Previously Deprecated, Now Removed

  • The obsolete IdentityServerOrigin constant has been removed.
  • Several obsolete extension methods on HttpContext have been removed. These methods are replaced by methods in IServerUrls and IIssuerNameService. See #1457
    • HttpContext.GetSchemeSupportsSignOutAsync is replaced by IAuthenticationHandlerProvider.GetHandlerAsync (you will also need to check if the handler implements IAuthenticationSignOutHandler).
    • HttpContext.GetIdentityServerOrigin and HttpContext.SetIdentityServerOrigin are replaced by IServerUrls.Origin.
    • HttpContext.GetIdentityServerBasePath and HttpContext.SetIdentityServerBasePath are replaced by IServerUrls.BasePath.
    • GetIdentityServerHost is replaced by IServerUrls.Origin
    • GetIdentityServerBaseUrl is replaced by IServerUrls.BaseUrl
    • GetIdentityServerRelativeUrl is replaced by IServerUrls.GetIdentityServerRelativeUrl
    • GetIdentityServerIssuerUri is replaced by IIssuerNameService.GetCurrentAsync
    • RedirectToAbsoluteUrl is replaced by redirecting to a call to IServerUrls.GetAbsoluteUrl.
  • The obsolete and unused IUserSessionExtensions interface has been removed.
  • The obsolete IPrincipal.GetName and IIdentity.GetName extension methods have been removed. Use ClaimsPrincipal.GetDisplayName instead.
  • The obsolete ResourceValidationRequest.IncludeNonIsolatedApiResources has been removed. This flag was no longer used.

Unlikely to impact anyone

  • The KeyManagementOptions.SigningAlgorithms is now an ICollection rather than an IEnumerable. If you are configuring signing algorithms using code, and setting the SigningAlgorithms to some type that implements IEnumerable but not ICollection, then you must change the type that you are using. In practice, we expect everyone uses a list or array (which are both ICollections).

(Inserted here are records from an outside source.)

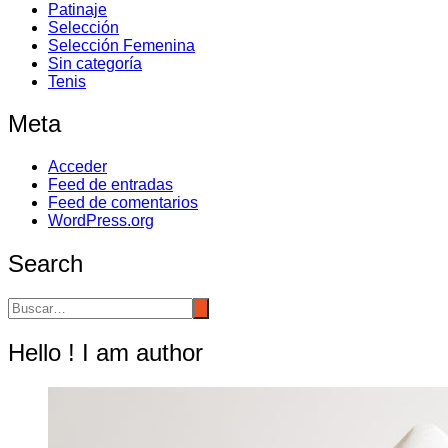
Patinaje
Selección
Selección Femenina
Sin categoría
Tenis
Meta
Acceder
Feed de entradas
Feed de comentarios
WordPress.org
Search
Hello ! I am author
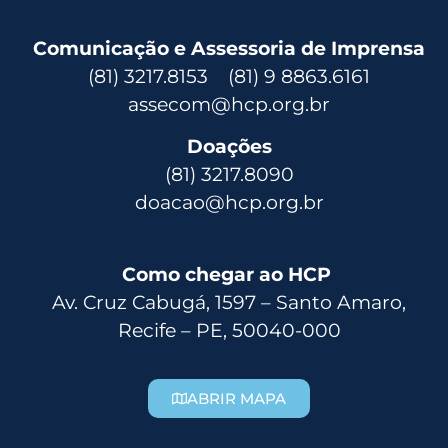
Comunicação e Assessoria de Imprensa
(81) 3217.8153 (81) 9 8863.6161
assecom@hcp.org.br
Doações
(81) 3217.8090
doacao@hcp.org.br
Como chegar ao HCP
Av. Cruz Cabugá, 1597 – Santo Amaro,
Recife – PE, 50040-000
ABRIR MAPA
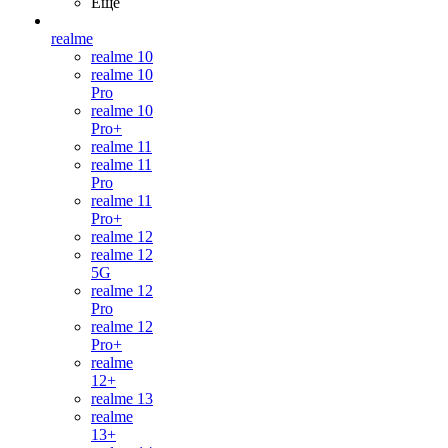
Ещё
realme
realme 10
realme 10
Pro
realme 10
Pro+
realme 11
realme 11
Pro
realme 11
Pro+
realme 12
realme 12
5G
realme 12
Pro
realme 12
Pro+
realme
12+
realme 13
realme
13+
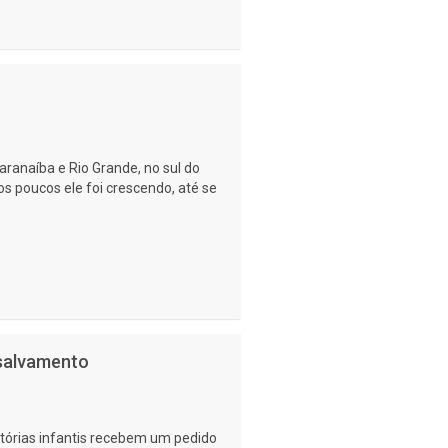
aranaíba e Rio Grande, no sul do
os poucos ele foi crescendo, até se
salvamento
órias infantis recebem um pedido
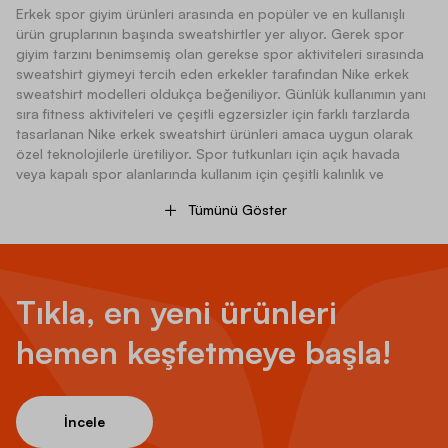
Erkek spor giyim ürünleri arasında en popüler ve en kullanışlı
ürün gruplarının başında sweatshirtler yer alıyor. Gerek spor
giyim tarzını benimsemiş olan gerekse spor aktiviteleri sırasında
sweatshirt giymeyi tercih eden erkekler tarafından Nike erkek
sweatshirt modelleri oldukça beğeniliyor. Günlük kullanımın yanı
sıra fitness aktiviteleri ve çeşitli egzersizler için farklı tarzlarda
tasarlanan Nike erkek sweatshirt ürünleri amaca uygun olarak
özel teknolojilerle üretiliyor. Spor tutkunları için açık havada
veya kapalı spor alanlarında kullanım için çeşitli kalınlık ve
yapıdaki kumaşlarla ideal giyim ürünleri üretiliyor. Hareket
Tümünü Göster
kabiliyetini artıran ve terlemeyi azaltan spor sweatshirt modelleri
sporcularda performansı artırırken rahatlığı da ön planda
tutuyor. Günlük yaşamda da çok sık olarak tercih edilen ve pek
çok giysi ile rahatlıkla kombinlenebilen Nike erkek sweatshirt
çeşitleri, rahatlıktan ödün vermeden şık bir görünüm elde
Tıkla, en yeni ürünleri
etmenize de imkan veriyor. Nike erkek sweatshirt modelleri
arasında kapüşonlu, kapüşonsuz, fermuarlı, cepli veya klasik
hemen keşfetmeye başla!
modeller yer alıyor. Modern tarzdaki ürünlerin yanı sıra son
dönemin modasına uygun vintage Nike sweatshirt modelleri de
ürün portföyü içerisinde kendine yer buluyor. Bu ürünler
arasından siz de kullanım amacınıza ve zevkinize uygun Nike
İncele
erkek sweatshirt modellerini Barcin.com’da rahatlıkla bulabilir ve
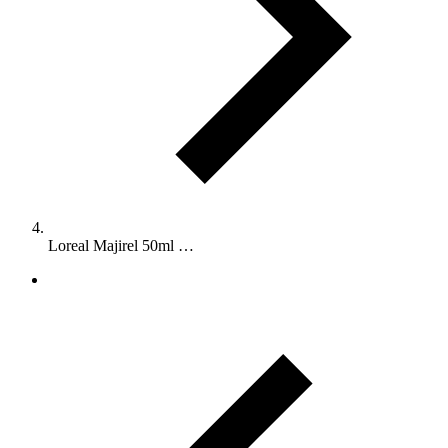
Loreal Majirel 50ml …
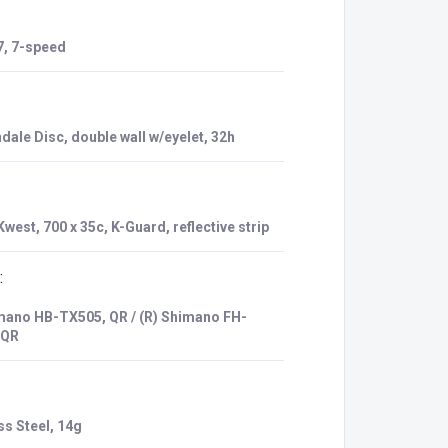
, 7-speed
ale Disc, double wall w/eyelet, 32h
west, 700 x 35c, K-Guard, reflective strip
:
mano HB-TX505, QR / (R) Shimano FH-
 QR
ss Steel, 14g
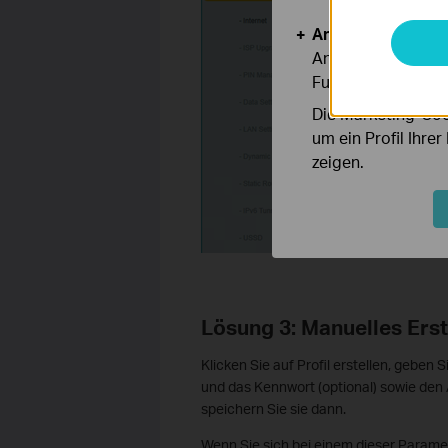
Analyse- und Mar
Analyse-Cookies er
Funktionsweise un
Die Marketing-Coo
um ein Profil Ihre
zeigen.
Lösung 3: Manuelles Erste
Klicken Sie auf Profil erstellen, gebe
und das Kennwort (optional) sowie den 
speichern Sie sie dann.
Wenn Sie sich bei einem dieser Paramete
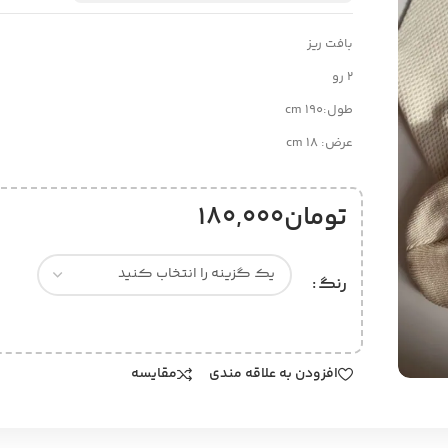
بافت ریز
2 رو
طول:190 cm
عرض: 18 cm
تومان
180,000
رنگ
افزودن به علاقه مندی
مقایسه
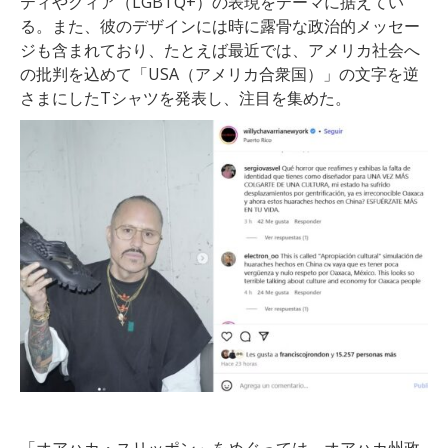
ティやクィア（LGBTQ+）の表現をテーマに据えてい
る。また、彼のデザインには時に露骨な政治的メッセー
ジも含まれており、たとえば最近では、アメリカ社会へ
の批判を込めて「USA（アメリカ合衆国）」の文字を逆
さまにしたTシャツを発表し、注目を集めた。
「オアハカ・スリッポン」をめぐっては、オアハカ州政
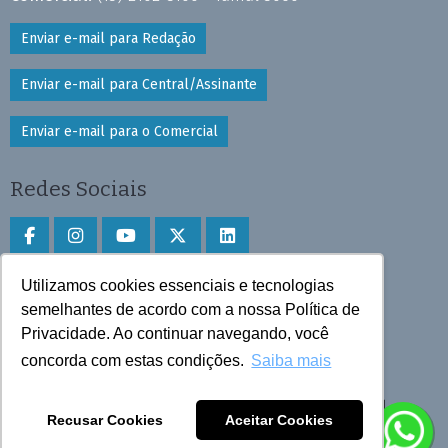
Enviar e-mail para Redação
Enviar e-mail para Central/Assinante
Enviar e-mail para o Comercial
Redes Sociais
Utilizamos cookies essenciais e tecnologias
Faça download do aplicativo
semelhantes de acordo com a nossa Política de
Privacidade. Ao continuar navegando, você
Play Store e App Store
concorda com estas condições.
Saiba mais
Todos os direitos reservados © 2025 Cruzeiro do Sul
Recusar Cookies
Aceitar Cookies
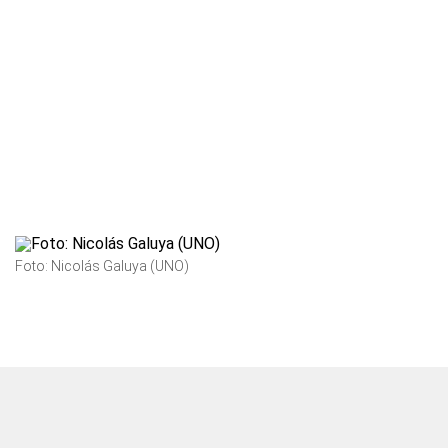
Foto: Nicolás Galuya (UNO)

  • The value of the constant IdentityServerAuthenticationType has changed from “IdentityServer4” to “Duende.IdentityServer”. This constant is used as the value of the authentication type within the ClaimsIdentity that IdentityServer constructs. The authentication type’s value is never used by IdentityServer or ASP.NET, so this is unlikely to impact anyone. It is also the name of the default cors policy created by IdentityServer. This could theoretically impact you if you have a CORS policy named “Duende.IdentityServer”, as the new name now conflicts.

Step 5: Done!

That’s it. Of course, at this point you can and should test that your IdentityServer is updated and working properly.

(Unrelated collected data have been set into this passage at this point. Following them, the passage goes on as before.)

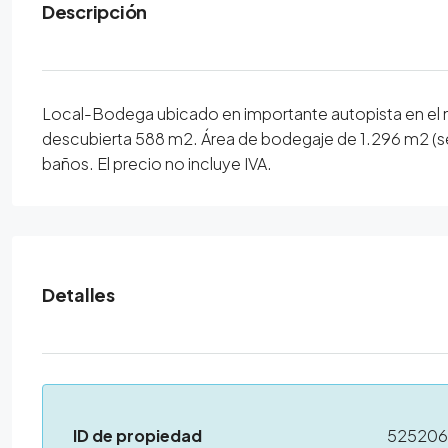
Descripción
Local-Bodega ubicado en importante autopista en el mun
descubierta 588 m2. Área de bodegaje de 1.296 m2 (se
baños. El precio no incluye IVA.
Detalles
ID de propiedad
52520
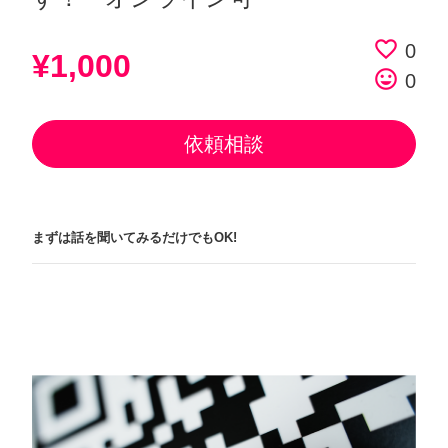
favorite_border
0
¥1,000
tag_faces
0
依頼相談
まずは話を聞いてみるだけでもOK!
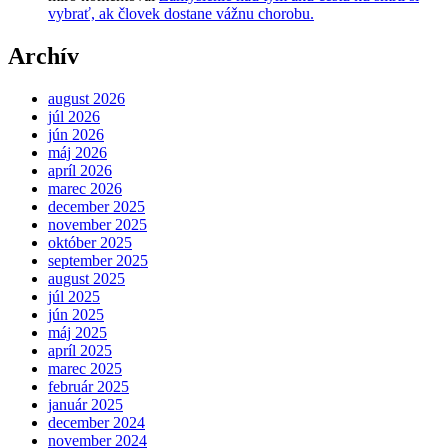
vybrať, ak človek dostane vážnu chorobu.
Archív
august 2026
júl 2026
jún 2026
máj 2026
apríl 2026
marec 2026
december 2025
november 2025
október 2025
september 2025
august 2025
júl 2025
jún 2025
máj 2025
apríl 2025
marec 2025
február 2025
január 2025
december 2024
november 2024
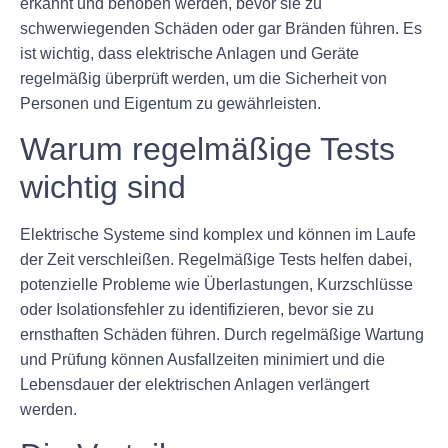
erkannt und behoben werden, bevor sie zu
schwerwiegenden Schäden oder gar Bränden führen. Es
ist wichtig, dass elektrische Anlagen und Geräte
regelmäßig überprüft werden, um die Sicherheit von
Personen und Eigentum zu gewährleisten.
Warum regelmäßige Tests
wichtig sind
Elektrische Systeme sind komplex und können im Laufe
der Zeit verschleißen. Regelmäßige Tests helfen dabei,
potenzielle Probleme wie Überlastungen, Kurzschlüsse
oder Isolationsfehler zu identifizieren, bevor sie zu
ernsthaften Schäden führen. Durch regelmäßige Wartung
und Prüfung können Ausfallzeiten minimiert und die
Lebensdauer der elektrischen Anlagen verlängert
werden.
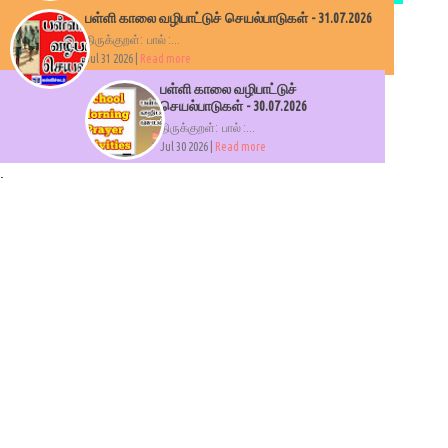
பள்ளி காலை வழிபாட்டுச் செயல்பாடுகள் - 31.07.2026
திருக்குறள்: பால் :...
Jul 31 2026 |
Read more
பள்ளி காலை வழிபாட்டுச்
செயல்பாடுகள் - 30.07.2026
திருக்குறள்: பால் :...
Jul 30 2026 |
Read more
.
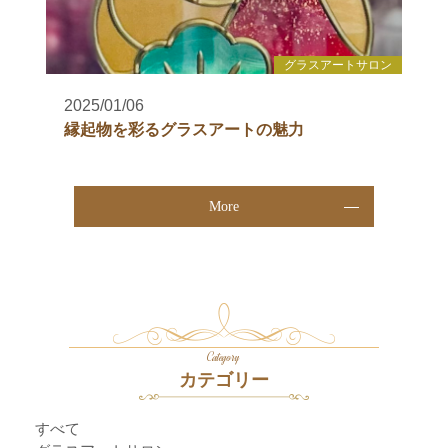
グラスアートサロン
2025/01/06
縁起物を彩るグラスアートの魅力
More
Category
カテゴリー
すべて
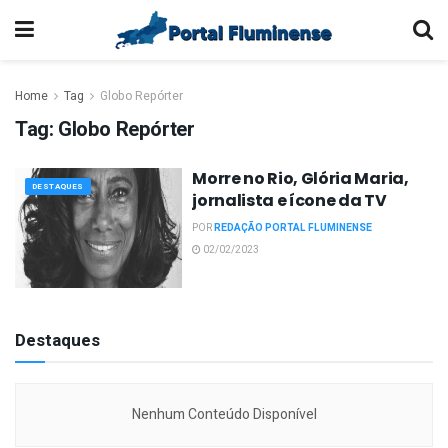
Home
Tag
Globo Repórter
Tag:
Globo Repórter
Morre no Rio, Glória Maria,
DESTAQUES
jornalista e ícone da TV
POR
REDAÇÃO PORTAL FLUMINENSE
02/02/2023
Destaques
Nenhum Conteúdo Disponível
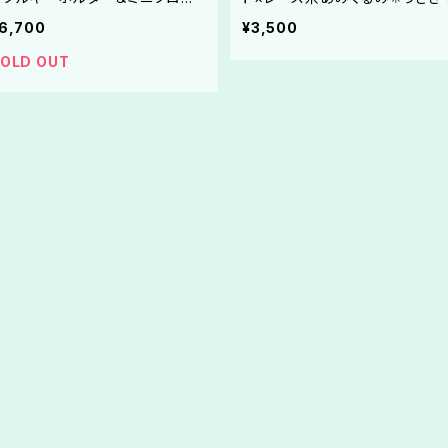
チ』レース糸あみぐるみ✳︎子犬✳︎コ
ま✳︎4wayバッグチャーム✳︎︎合成
6,700
¥3,500
トンドテュレアール✳︎マルチーズ✳︎
革✳︎動物 «選べる組合せ☆全36
リバティ✳︎日本製コットンパール✳︎
通»【受注制作】
OLD OUT
真鍮チャーム✳︎レザー✳︎3wayバッ
グチャーム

Step 6 (if needed): Troubleshooting .NET 8 Issues

You are now done with everything related to the IdentityServer upgrade, but we would also like to add a references to breaking changes in .NET 8 and associated libraries that are likely to affect the IdentityServer setup.

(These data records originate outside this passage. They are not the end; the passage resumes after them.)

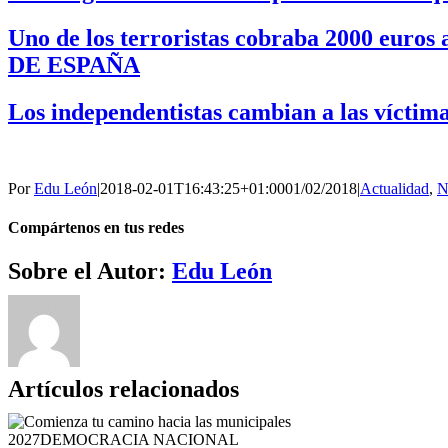
Uno de los terroristas cobraba 2000 eur
DE ESPAÑA
Los independentistas cambian a las víctima
Por
Edu León
|
2018-02-01T16:43:25+01:00
01/02/2018
|
Actualidad
,
N
Compártenos en tus redes
Facebook
Twitter
WhatsApp
Telegram
Correo
Sobre el Autor:
Edu León
electrónico
Artículos relacionados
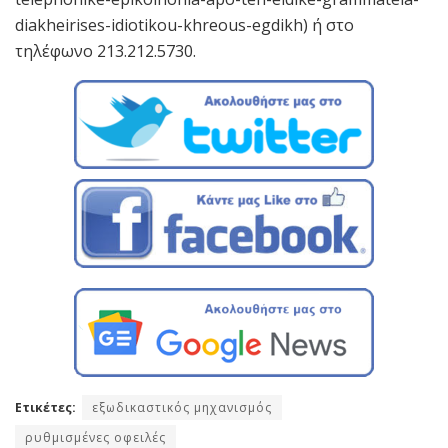
diakheirises-idiotikou-khreous-egdikh) ή στο
τηλέφωνο 213.212.5730.
Ετικέτες:
εξωδικαστικός μηχανισμός
ρυθμισμένες οφειλές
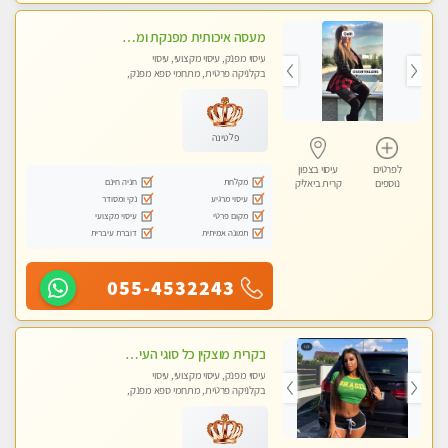
מעסה איכותית מפנקת ומקצועית עיסוי חלומי ..... בקריות
עיסוי מפנק, עיסוי מקצועי, עיסוי
בקלניקה פרטית, מתחמי ספא מפנק,
מכוני עיסוי מפנק, עיסוי טנטרה
פלטינה
לפרטים
עיסוי בצפון
מקלחת
חניה חינם
נוספים
קרית ביאליק
עיסוי מרגיע
נקי ומסודר
מקום פרטי
עיסוי מקצועי
תמונה אמיתית
דוברת עיברית
055-4532243
בקרית מוצקין כל סוגי העיסויים מעסה מקצועית ואיכותית פרטי!!!
עיסוי מפנק, עיסוי מקצועי, עיסוי
בקלניקה פרטית, מתחמי ספא מפנק,
מכוני עיסוי מפנק, עיסוי טנטרה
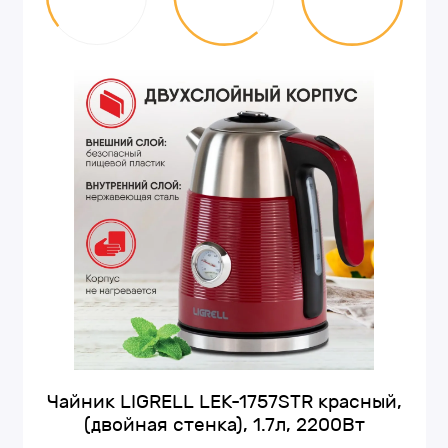
Чайник LIGRELL LEK-1757STR красный,
(двойная стенка), 1.7л, 2200Вт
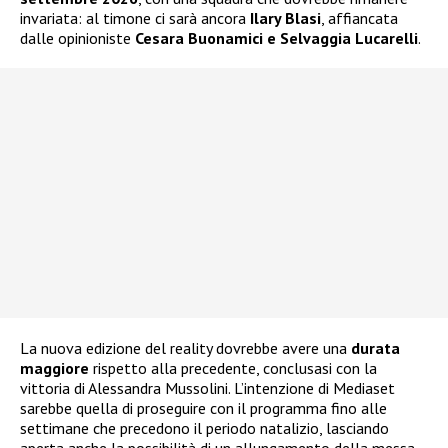
invariata: al timone ci sarà ancora
Ilary Blasi
, affiancata
dalle opinioniste
Cesara Buonamici e Selvaggia Lucarelli
.
La nuova edizione del reality dovrebbe avere una
durata
maggiore
rispetto alla precedente, conclusasi con la
vittoria di Alessandra Mussolini. L’intenzione di Mediaset
sarebbe quella di proseguire con il programma fino alle
settimane che precedono il periodo natalizio, lasciando
aperta anche la possibilità di un allungamento della messa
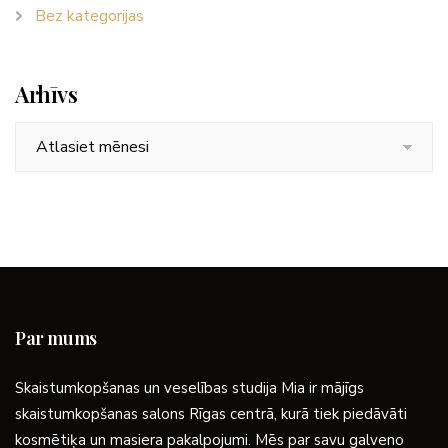
Bez kategorijas
Arhīvs
Arhīvs
Par mums
Skaistumkopšanas un veselības studija Mia ir mājīgs
skaistumkopšanas salons Rīgas centrā, kurā tiek piedāvāti
kosmētiķa un masiera pakalpojumi. Mēs par savu galveno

  • Entity Framework Core 8 has some performance improvements in the query generation for Microsoft SQL Server that relies on database features that requires a database compatibility level of at least 130. This can cause errors on database access like Microsoft.Data.SqlClient.SqlException (0x80131904): The syntax near ‘$’ is incorrect. or Microsoft.Data.SqlClient.SqlException (0x80131904): Incorrect syntax near the keyword ‘WITH’. Please see https://learn.microsoft.com/en-us/ef/core/what-is-new/ef-core-8.0/breaking-changes#mitigations for more information.
  • For container deployments, the default ASP.NET Core port changed from 80 to 8080. This might require configuration updates to either continue using port 80 or to migrate to using 8080.
  • IdentityServer and the Asp.Net Authentication packages all depends on the Microsoft.IdentityModel.* packages. With packages that are brought in as transient dependencies there is less control of the versions being pulled in. If different packages from the Microsoft.IdentityModel.* family end up having different versions, there will be odd bugs. We’ve seen reports where the refresh token isn’t stored and where the OIDC handler fails to redirect to an OIDC Provider because it failed reading the discovyer document. Always ensure that all Microsoft.IdentityModel.* packages are of exactly the same version. If they are not, you might need to make an explicit to pin an exact version.